Pembina SMAN 8 Jeneponto Di Duga Palsukan Data Siswa Untuk Ikut Pospeda di Makassar

oleh -
Data Siswa Emil Tri Andika di SMAN 8 Jeneponto

CAKRAWALAINFO.id,JENEPONTO -Aturan ketat diberlakukan Balai Pemuda dan Olahraga Sulsel saat menggelar Pekan Olahraga dan Seni Antarpondok Pesantren Daerah (Pospeda) 2019. Event tahunan yang berlangsung di Asrama Haji Sudiang sejak tanggal 22-23 September 2019 kemarin, mewajibkan peserta adalah santri pondok pesantren (ponpes) bukan dari sekolah dari luar.

Namun ada yang aneh, peserta yang mewakili dari Jeneponto diduga lakukan pemalsuan Data siswa yang dilakukan oleh Gurunya.

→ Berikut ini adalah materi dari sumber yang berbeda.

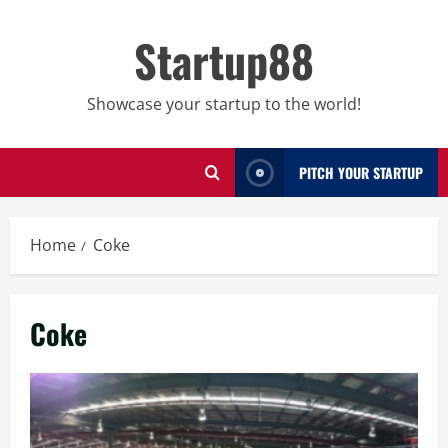
Skip
to
Startup88
content
Showcase your startup to the world!
PITCH YOUR STARTUP
Home
Coke
Coke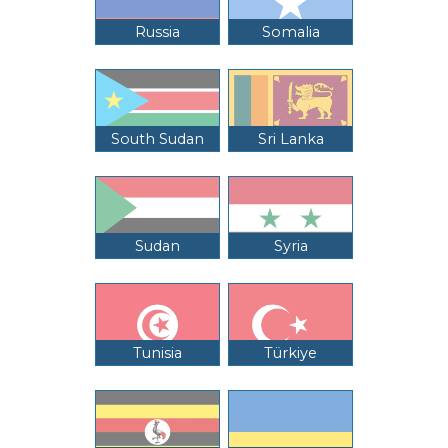
Russia
Somalia
South Sudan
Sri Lanka
Sudan
Syria
Tunisia
Türkiye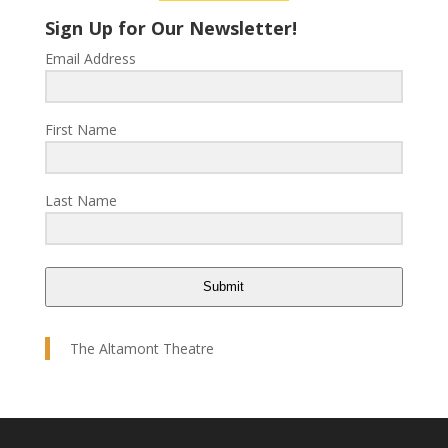
Sign Up for Our Newsletter!
Email Address
First Name
Last Name
Submit
The Altamont Theatre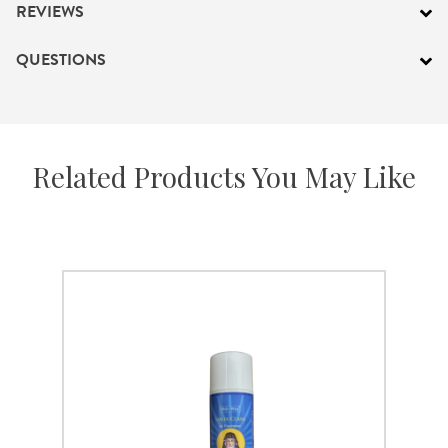
REVIEWS
QUESTIONS
Related Products You May Like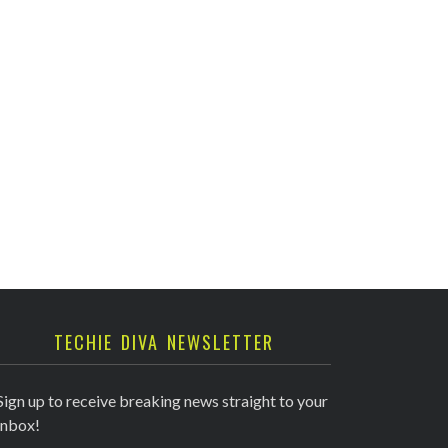
TECHIE DIVA NEWSLETTER
Sign up to receive breaking news straight to your
inbox!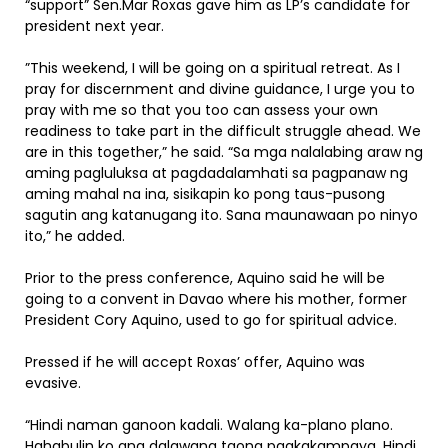
“support” Sen.Mar Roxas gave him as LP’s candidate for
president next year.
”This weekend, I will be going on a spiritual retreat. As I
pray for discernment and divine guidance, I urge you to
pray with me so that you too can assess your own
readiness to take part in the difficult struggle ahead. We
are in this together,” he said. “Sa mga nalalabing araw ng
aming pagluluksa at pagdadalamhati sa pagpanaw ng
aming mahal na ina, sisikapin ko pong taus-pusong
sagutin ang katanugang ito. Sana maunawaan po ninyo
ito,” he added.
Prior to the press conference, Aquino said he will be
going to a convent in Davao where his mother, former
President Cory Aquino, used to go for spiritual advice.
Pressed if he will accept Roxas’ offer, Aquino was
evasive.
“Hindi naman ganoon kadali. Walang ka-plano plano.
Hahabulin ko ang dalawang taong pagkakampaya. Hindi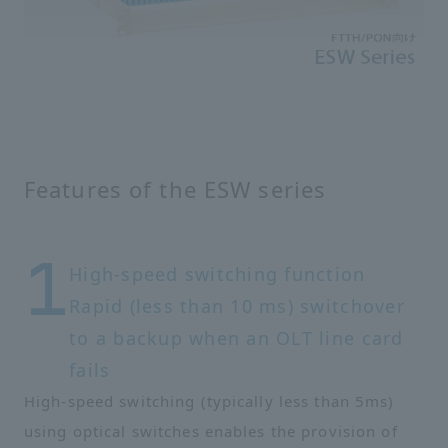
Features of the ESW series
High-speed switching function
Rapid (less than 10 ms) switchover
to a backup when an OLT line card
fails
High-speed switching (typically less than 5ms)
using optical switches enables the provision of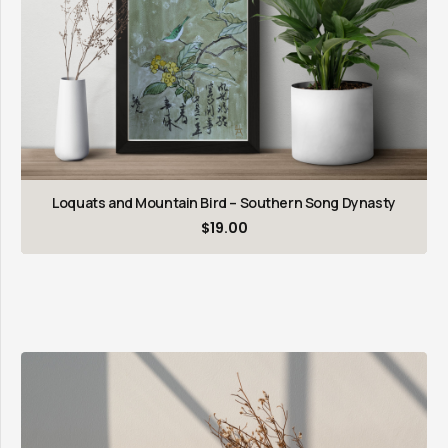
Loquats and Mountain Bird – Southern Song Dynasty
$
19.00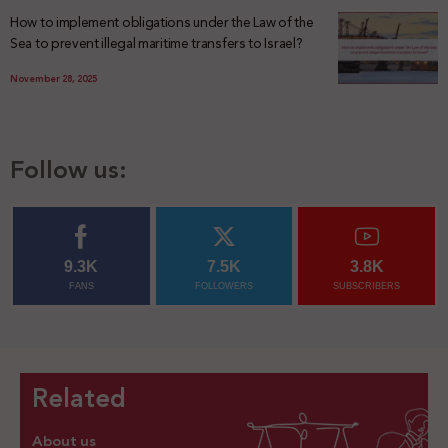
How to implement obligations under the Law of the
Sea to prevent illegal maritime transfers to Israel?
November 28, 2025
Follow us:
9.3K
7.5K
3.8K
FANS
FOLLOWERS
SUBSCRIBERS
Related
About us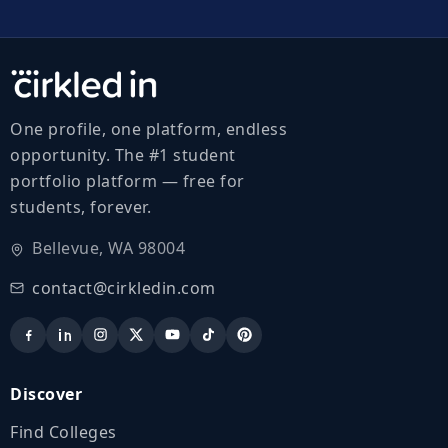
One profile, one platform, endless
opportunity. The #1 student
portfolio platform — free for
students, forever.
Bellevue, WA 98004
contact@cirkledin.com
Discover
Find Colleges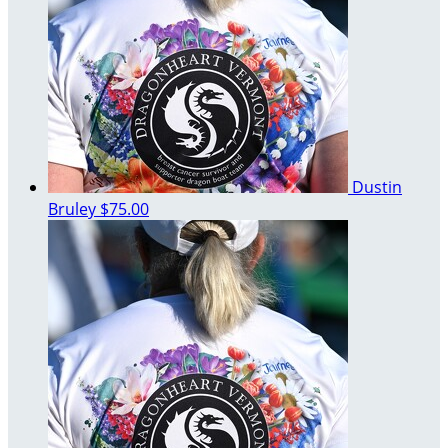
Dustin
Bruley
$75.00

Pasalnya Siswa yang yang mengikuti ajang tersebut merupakan siswa SMAN 8 Jeneponto, Bukan dari sekolah Madrasah yang mengutusnya.

Sekretaris Umum Ikatan pencak silat Indonesia cabang Jeneponto Adriani mengungkapkan merasa keberatan atas pemalsuan dokumen yang dilakukan oleh seorang guru dan pelatih yang membawa siswa ikut pertandingan dalam ajang Pospeda tersebut.

Menurutnya, Guru yang bernama Irwan merupakan guru Pembina SMAN 8 Jeneponto bukan Pelatih pencak silat yang legalistasnya di pertanyakan atau tidak memeiliki sertifikat .

Diketahui Emil Tri Andika merupakan siswa SMAN 8 Jeneponto yang mengikuti Pospeda bukan sekolah di Pesantren.

“Saya sebagai sekum Ipsi cabang Jeneponto merasa keberatan dengan adanya pemalsuan biodata siswa, seharusnya Siswa yang mengikuti Pospeda di asrama sudiang itu berlatar belakang dari siswa pondok pesantren bukan dari sekolah SMAN,”Ungkap Adriani ke CakrawalaInfo.id, Rabu, (25/09/2019).

Ia juga menambahkan Pospeda tersebut kesempatan bagi para santri untuk bisa menunjukkan kemampuan dan kreativitasnya guna menggali bakat yang telah dimilikinya, Tidak hanya itu, Pospeda ini juga merupakan kesempatan bagi pemangku pondok pesantren (Ponpes) untuk dapat memanfaatkannya  sebagai media dan wahana dalam menggali potensi minat bakat santri yang telah dididiknya.

“Sehingga bisa dikatakan Pospeda juga menjadi salah satu bukti bahwa pesantren juga ikut dalam mewujudkan pembangunan Kabupaten,” beber Adriani .

Oleh karenanya, untuk bisa berpartisipasi dalam Pospeda, harus diadakan seleksi dan mengutus nama siswa yang bersekolah di pesantren bukan malah sebaliknya mengambil siswa dari SMAN,”ucapnya.

“Harusnya diadakan seleksi tingkat Kabupaten atau Kementerian Agama, supaya bisa berpartisipasi dalam ajang tersebut, bukan mengambil siswa dari luar Pesantren, Jadi saya selaku sekum Ipsi tidak bisa menerima hal ini karena sudah merusak nama baik perguruan, apalagi nama baik Kabupaten Jeneponto,”pintanya.

Ia juga menambahkan akan melayangkan protes ke Panitia pelaksana tingkat Provinsi dan Nasional.